La fin programmée des services actifs
Le rapport préconise la suppression de la plupart des services actifs. En contrepartie il y aurait extension de la pénibilité. Le compte professionnel de prévention (C2P) serait généralisé afin d’appliquer les mêmes droits pour un même métier quel que soit le secteur, public ou privé. Une concertation doit s’ouvrir pour aménager le C2P.
L’extinction des départs anticipés des régimes spéciaux et de la fonction publique serait très progressive.
· ils seraient maintenus pour ceux qui auront 17 ou 27 ans de durée de service en catégorie active avant le 31/12/2024
· Pour les autres, l’âge d’ouverture des droits serait augmenté de 4 mois tous les ans : pour les départs aujourd’hui possibles à 57 ans, ils seraient repoussés jusqu’à 62 ans pour la génération 1982.
Pour les départs possibles aujourd’hui à 52 ans, le relèvement progressif de l’âge débutera pour la génération 1973 et sera à 62 ans pour la génération 2002.
Des départs anticipés pour les fonctions dangereuses exercées dans le cadre de missions régaliennes seraient maintenus. Il s’agit notamment des missions de maintien de l’ordre et de sécurité publique. (Policiers, surveillants de l’administration pénitentiaire à 52 ans, des sapeurs-pompiers, douaniers, policiers municipaux à 57 ans). Cela représente environ 20 % des effectifs actuels de catégorie active.
- La mise à la retraite pour invalidité, autre spécificité du régime des fonctionnaires, sera remplacée par un nouveau dispositif d’invalidité permettant l’acquisition de droits à retraite comme dans le secteur privé.
- Les droits conjugaux et familiaux : on harmonise et on modernise !
Là, ça change pour tout le monde. Mais le pas à franchir est plus grand pour les fonctionnaires que pour les salariés du privé.
Les droits familiaux
Les majorations de durée d’assurance ne devraient donc plus exister dans leur forme actuelle. En revanche, des points seraient attribués pour les congés maternité et certaines périodes d’interruption d’activité.
Les majorations de pensions pour les parents de trois enfants et plus seraient remplacées par une majoration de 5% par enfant dès le premier enfant, attribuée à un des parents ou partagée au choix du couple. A défaut de choix aux 4 ans de l’enfant ou lors de l’adoption, la majoration serait attribuée à la mère.
Aujourd’hui dans la fonction publique, chaque parent de 3 enfants bénéficie de 10% de majoration de pension et de 5% supplémentaire pour les enfants suivants.

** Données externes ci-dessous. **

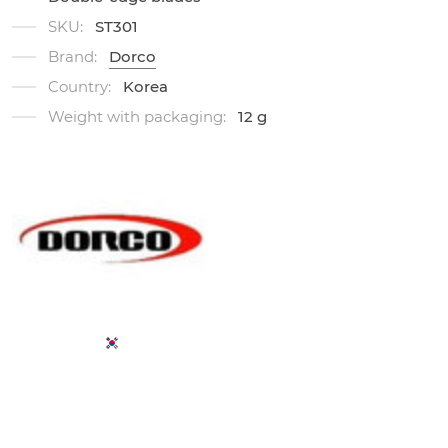
SKU:
ST301
Brand:
Dorco
Country:
Korea
Weight with packaging:
12 g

Ainsi dans une famille de 4 enfants, chacun des parents a aujourd’hui 15 % de majoration de pension.
A l’avenir, seul un des parents bénéficierait de 20 % de majoration. Si les parents n’en décident pas autrement avant les 4 ans de l’enfant, ce serait la mère.
Dans une famille d’un ou deux enfants qui n’a aucune majoration aujourd’hui, il y aurait une majoration de respectivement 5 ou 10% pour un parent.

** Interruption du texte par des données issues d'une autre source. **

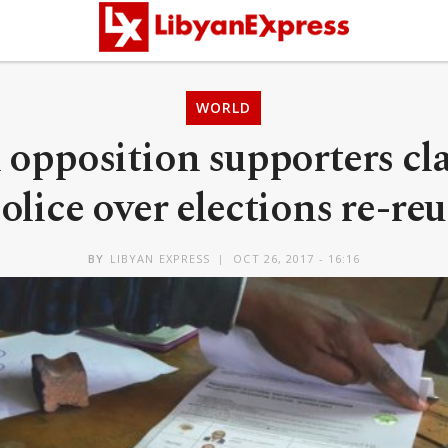
WORLD
opposition supporters cl
olice over elections re-re
BY
LIBYAN EXPRESS
OCT 26, 2017 - 16:16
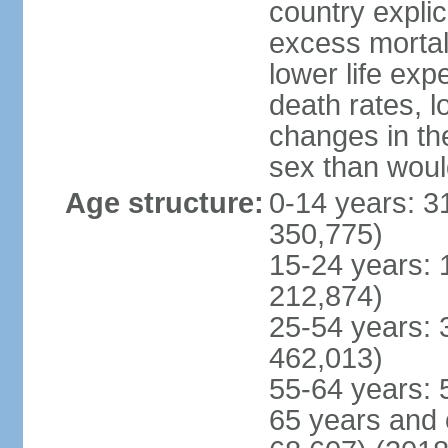
country explic
excess mortali
lower life exp
death rates, l
changes in the
sex than woul
Age structure:
0-14 years: 3
350,775)
15-24 years: 
212,874)
25-54 years: 
462,013)
55-64 years: 
65 years and 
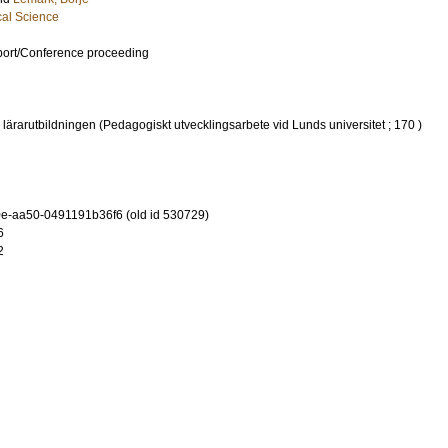
cal Science
port/Conference proceeding
 lärarutbildningen (Pedagogiskt utvecklingsarbete vid Lunds universitet ; 170 )
-aa50-0491191b36f6 (old id 530729)
6
2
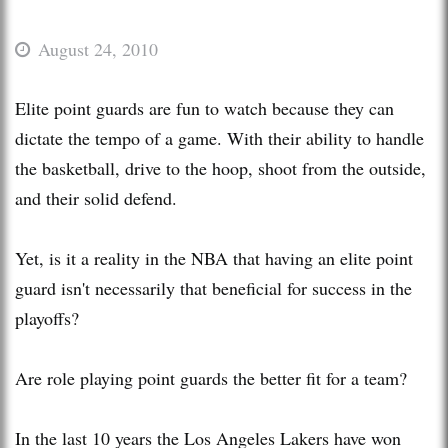
August 24, 2010
Elite point guards are fun to watch because they can
dictate the tempo of a game. With their ability to handle
the basketball, drive to the hoop, shoot from the outside,
and their solid defend.
Yet, is it a reality in the NBA that having an elite point
guard isn't necessarily that beneficial for success in the
playoffs?
Are role playing point guards the better fit for a team?
In the last 10 years the Los Angeles Lakers have won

La proposition ne parait pas tout à fait bien ficelée pour l’instant. En effet, si la majoration reste proportionnelle à la pension, les parents risquent de préférer l’attribuer au parent dont la rémunération est la plus élevée, soit dans la plupart des cas, le père. C’est pourtant en général la mère qui subit sur sa carrière les effets de la survenue d’enfants.
Il y a fort à parier que les concertations et débats parlementaires la feront évoluer. L’idéal serait une majoration forfaitaire. Les mères ne seraient pas lésées dans les arbitrages du couple. La redistribution vers les revenus les plus bas serait meilleure.
La réversion
A juste titre le rapport propose d’harmoniser les règles existantes au profit d’un seul régime[1]. Rien en effet ne peut expliquer que l’on traite différemment un ou une veuf.ve selon le statut de son conjoint !
Le rapport se fixe comme objectif de maintenir le niveau de vie du conjoint survivant. Pour ce faire il propose de lui garantir (à partir de 62 ans) 70% des droits à retraite du couple[2].
Les précédentes unions ne seraient pas prises en compte. Il appartiendrait au juge de les compenser au moment du divorce le cas échéant.
Aujourd’hui les fonctionnaires bénéficient de la réversion sans condition d’âge ni de ressources. Un conjoint de fonctionnaire peut ainsi cumuler sa retraite propre avec 50% de celle de son conjoint décédé, à condition d’être marié depuis au moins 4 ans (ou d’avoir été marié 4 ans et ne pas s’être remarié).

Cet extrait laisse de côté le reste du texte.